Hope is a powerful drug. For a time, it allowed her to imagine that she was relevant again. For a time, it appeared that she was actually accomplishing things again. People where home and bored and looking for an outlet and they were using her blog! Her family cheered her on with clicks and likes and comments. Subscribers rolled in. 

But then the rejection letters came.   One cruel reality check informed her that Childrens’ books couldn’t be published without the insanely expensive services of professional illustrators. Contest after contest deemed her unworthy of the title of ‘Published Author’. Even worse were the contests that didn’t even bother to contact her with any feedback. Then, despite all the tags and SEO key words her blog slowly plateaued. Ad revenue halted at a paltry seven cents. She was left wondering to herself if anyone even read what she had taken the time to write. Probably not. Clearly what she had to say was non- essential. Irrelevant. 

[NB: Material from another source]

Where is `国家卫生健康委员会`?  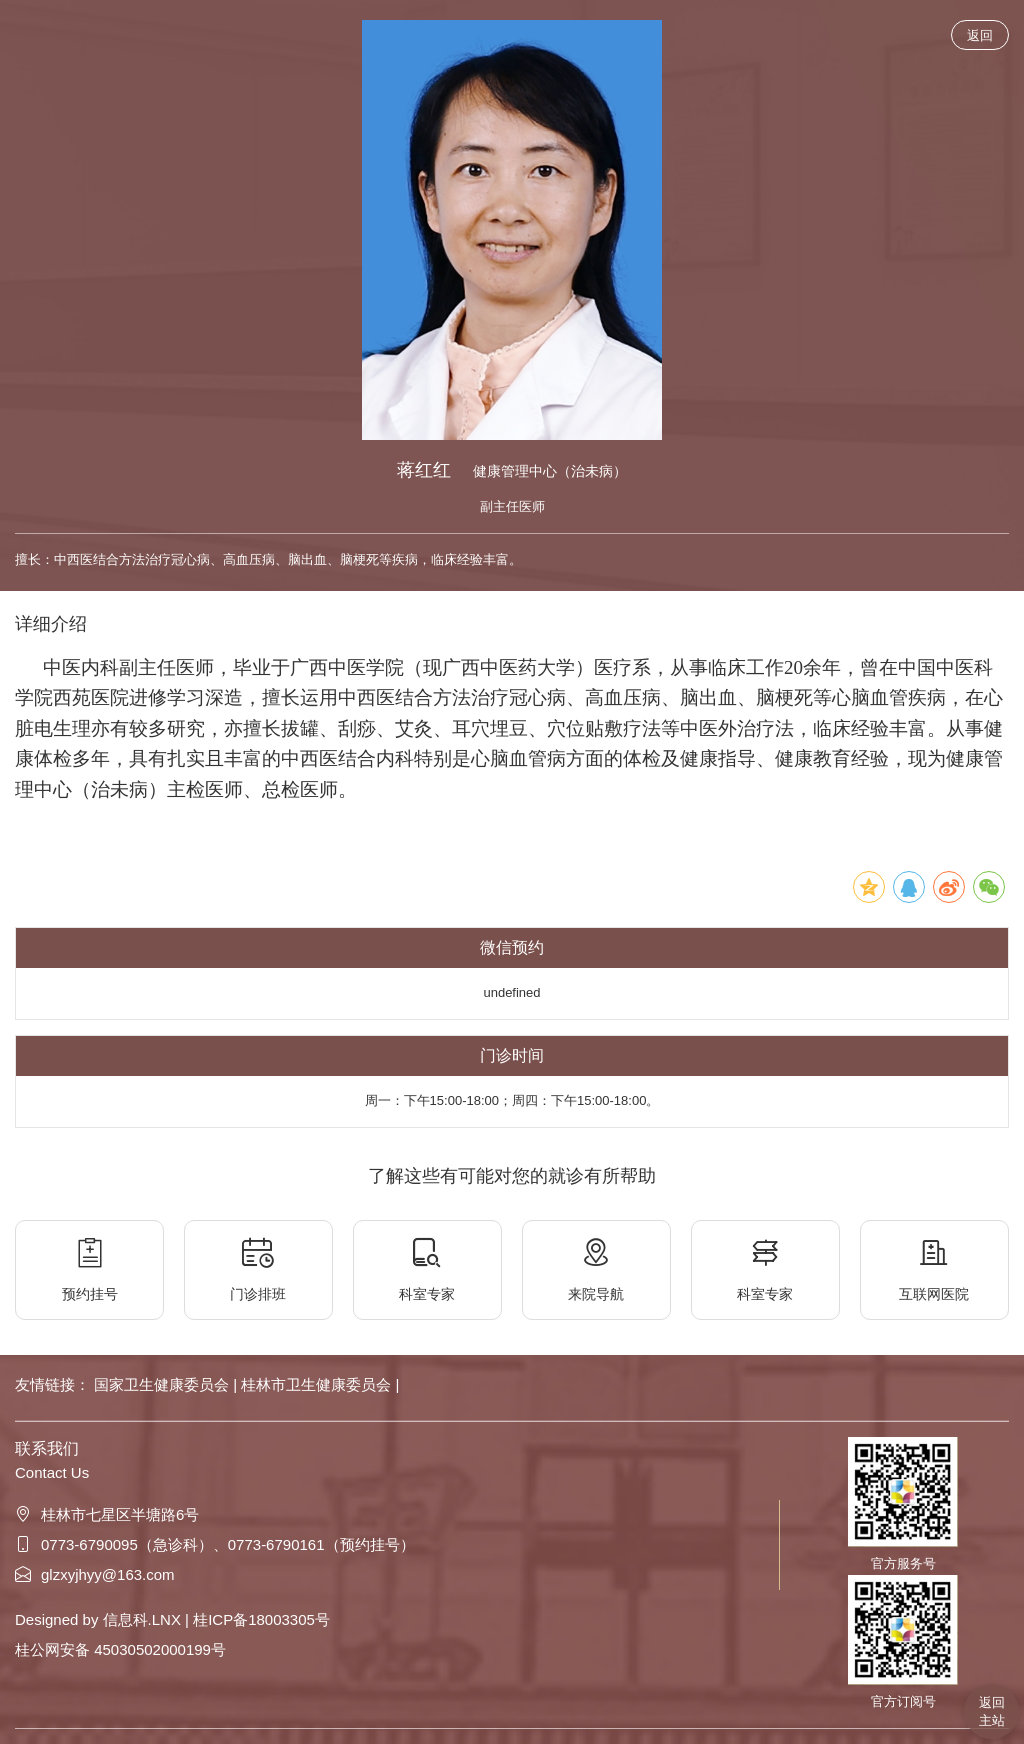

Things would change after the quarantine was over, right? Her job would call her back, right? Her kids would go back to day care, right? Life would go back to normal and she would be relevant again, right? No. It would seem that the world situation had permanently changed. Supply chains, shipping, and manufacturing had been tossed on their heads. Cost of everything surged to unheard of highs. She could no longer make enough money to pay for gas and daycare even if she had been able to ger her former position back. 

So here she was now, reading a dictionary definition that she would never have thought would apply to her in a million years- irrelevant. A small cry from upstairs interrupted her caffeinated pity party. Her four-year-old son was having a nightmare about not being able to eat blue ice cream. She ran upstairs and scooped him into her lap and rocked him like she had when he was a baby. His little hand closed on hers. His warm tears dropped on her arm. She felt his whole body relax into the comfort of hers.

Perhaps she wouldn’t have that t-shirt printed afterall.